CONTINGENT COMMON STOCK PURCHASE WARRANT


THIS SECURITY AND ANY SHARES ISSUED UPON EXERCISE OF THIS
SECURITY HAVE NOT BEEN REGISTERED UNDER THE SECURITIES ACT OF
1933, AS AMENDED (THE "ACT"), OR APPLICABLE STATE SECURITIES LAWS
AND MAY NOT BE TRANSFERRED OR OTHERWISE DISPOSED OF UNLESS THE
APPLICABLE SECURITY HAS BEEN REGISTERED UNDER THE ACT AND SUCH
LAWS OR (1) REGISTRATION UNDER SUCH LAWS IS NOT REQUIRED AND (2)
AN OPINION OF COUNSEL SATISFACTORY TO THE COMPANY IS FURNISHED TO
THE COMPANY TO THE EFFECT THAT REGISTRATION UNDER THE ACT AND THE
APPLICABLE STATE SECURITIES LAWS IS NOT REQUIRED.

                      AMERIGON INCORPORATED

WARRANT TO PURCHASE COMMON STOCK

          This certifies that, for value received, Big Beaver
Investments LLC (the "Holder") is entitled to subscribe for and
purchase up to 4428 shares (subject to adjustment from time to
time pursuant to the provisions of Section 5 hereof) of fully
paid and nonassessable Class A Common Stock of Amerigon
Incorporated, a California corporation (the "Company"), at the
price specified in Section 2 hereof, as such price may be
adjusted from time to time pursuant to Section 5 hereof (the
"Warrant Price"), subject to the provisions and upon the terms
and conditions hereinafter set forth.

          As used herein, the term "Class A Common Stock" shall
mean the Company's presently authorized Class A Common Stock, no
par value, and any stock into or for which such Common Stock may
hereafter be converted or exchanged.

     1.   Term of Warrant; Contingent Exercise.

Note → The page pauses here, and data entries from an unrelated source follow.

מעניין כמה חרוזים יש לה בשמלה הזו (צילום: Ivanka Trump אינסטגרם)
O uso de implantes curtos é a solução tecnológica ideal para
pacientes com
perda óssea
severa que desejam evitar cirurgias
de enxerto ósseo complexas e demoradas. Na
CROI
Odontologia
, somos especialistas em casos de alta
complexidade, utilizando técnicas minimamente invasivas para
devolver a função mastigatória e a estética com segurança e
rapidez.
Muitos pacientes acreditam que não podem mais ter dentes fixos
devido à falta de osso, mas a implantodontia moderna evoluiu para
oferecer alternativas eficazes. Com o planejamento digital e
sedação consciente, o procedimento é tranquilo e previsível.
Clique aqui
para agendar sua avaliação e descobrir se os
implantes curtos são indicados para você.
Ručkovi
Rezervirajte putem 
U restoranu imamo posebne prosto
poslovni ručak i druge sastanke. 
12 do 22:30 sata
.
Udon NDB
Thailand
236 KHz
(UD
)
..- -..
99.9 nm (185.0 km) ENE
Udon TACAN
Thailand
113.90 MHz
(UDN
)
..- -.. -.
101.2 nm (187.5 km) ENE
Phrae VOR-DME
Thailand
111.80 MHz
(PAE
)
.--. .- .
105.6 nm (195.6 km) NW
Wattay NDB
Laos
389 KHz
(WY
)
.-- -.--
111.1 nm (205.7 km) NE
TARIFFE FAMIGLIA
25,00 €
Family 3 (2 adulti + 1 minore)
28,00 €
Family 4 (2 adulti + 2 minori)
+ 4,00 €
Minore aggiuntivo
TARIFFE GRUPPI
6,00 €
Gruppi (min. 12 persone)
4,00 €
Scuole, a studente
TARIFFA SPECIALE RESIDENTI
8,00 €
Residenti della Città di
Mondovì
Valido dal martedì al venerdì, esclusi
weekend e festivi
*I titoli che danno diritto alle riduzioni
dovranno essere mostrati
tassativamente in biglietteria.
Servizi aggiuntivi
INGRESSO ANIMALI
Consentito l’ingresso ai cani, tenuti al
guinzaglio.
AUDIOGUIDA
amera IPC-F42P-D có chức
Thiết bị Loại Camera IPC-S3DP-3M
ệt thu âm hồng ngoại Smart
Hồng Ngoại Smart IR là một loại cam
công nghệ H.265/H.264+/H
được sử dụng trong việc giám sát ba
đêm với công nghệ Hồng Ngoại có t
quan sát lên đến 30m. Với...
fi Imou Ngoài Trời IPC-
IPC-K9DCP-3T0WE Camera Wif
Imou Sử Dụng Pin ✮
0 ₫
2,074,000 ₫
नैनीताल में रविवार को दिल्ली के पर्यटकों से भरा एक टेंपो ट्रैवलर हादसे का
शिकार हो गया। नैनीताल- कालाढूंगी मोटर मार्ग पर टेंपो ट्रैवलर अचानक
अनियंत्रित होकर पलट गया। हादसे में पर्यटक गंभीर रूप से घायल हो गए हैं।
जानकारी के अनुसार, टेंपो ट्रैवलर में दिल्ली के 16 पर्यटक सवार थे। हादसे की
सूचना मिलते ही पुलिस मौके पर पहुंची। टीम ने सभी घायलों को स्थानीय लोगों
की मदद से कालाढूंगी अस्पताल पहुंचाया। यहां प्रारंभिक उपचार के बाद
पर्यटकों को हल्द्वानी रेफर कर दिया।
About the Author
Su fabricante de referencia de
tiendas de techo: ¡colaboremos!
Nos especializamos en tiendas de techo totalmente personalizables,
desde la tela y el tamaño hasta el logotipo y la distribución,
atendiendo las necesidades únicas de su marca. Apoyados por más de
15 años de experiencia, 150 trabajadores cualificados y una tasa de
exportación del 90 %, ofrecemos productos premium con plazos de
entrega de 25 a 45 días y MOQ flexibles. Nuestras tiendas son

          (a)  Term.  Subject to Section 1(b) hereof, the
purchase right represented by this Warrant is exercisable, in
whole or in part, at any time during a period beginning on June
7, 1999 and ending ninety days after the later of the two
"Warrant Expiration Dates" as defined in the Warrant to Purchase
Class A Common Stock dated December 29, 1995 from the Company to
Sutro & Co. and the Warrant to Purchase Class A Common Stock
dated December 29, 1995 from the Company to Lido Consulting, Inc.
(the "1995 Private Placement Warrants").

          (b)  Contingent Exercise.  The number of shares that
may be purchased pursuant to the exercise of this Warrant is
limited to a number of shares equal to 36.9% multiplied by the
number of shares purchased pursuant to the exercise of the 1995
Private Placement Warrants after the date hereof.  To the extent
that this would result in the right to purchase a fractional
number of shares, the number of shares permitted to be purchased
will be rounded down to the lowest whole share; provided,
however, that the number of shares with respect to which this
Warrant shall not then have been exercised will appropriately
reflect such adjustment.

     2.   Warrant Price.

          The Warrant Price is $51.25 per share, subject to
adjustment from time to time pursuant to the provisions of
Section 5 hereof.

     3.   Method of Exercise or Conversion; Payment; Issuance of
New Warrant.

          (a)  Exercise.  Subject to Section 1 hereof, the
purchase right represented by this Warrant may be exercised by
the Holder, in whole or in part, by the surrender of this Warrant
(with the notice of exercise form attached hereto as Exhibit 1
duly executed) at the principal office of the Company and by the
payment to the Company, by cashier's check or wire transfer, of
an amount equal to the then applicable Warrant Price per share
multiplied by the number of shares then being purchased.  The
Company agrees that the shares so purchased shall be deemed to be
issued to the Holder as the record owner of such shares as of the
close of   business on the date on which this Warrant shall have
been surrendered and payment made for such shares as aforesaid.
In the event of any exercise of this Warrant, certificates for
the shares of stock so purchased shall be delivered to the Holder
within 15 business days thereafter and, unless this Warrant has
been fully exercised or expired, a new Warrant representing the
portion of the shares, if any, with respect to which this Warrant
shall not then have been exercised, shall also be issued to the
Holder within such 15 business day period.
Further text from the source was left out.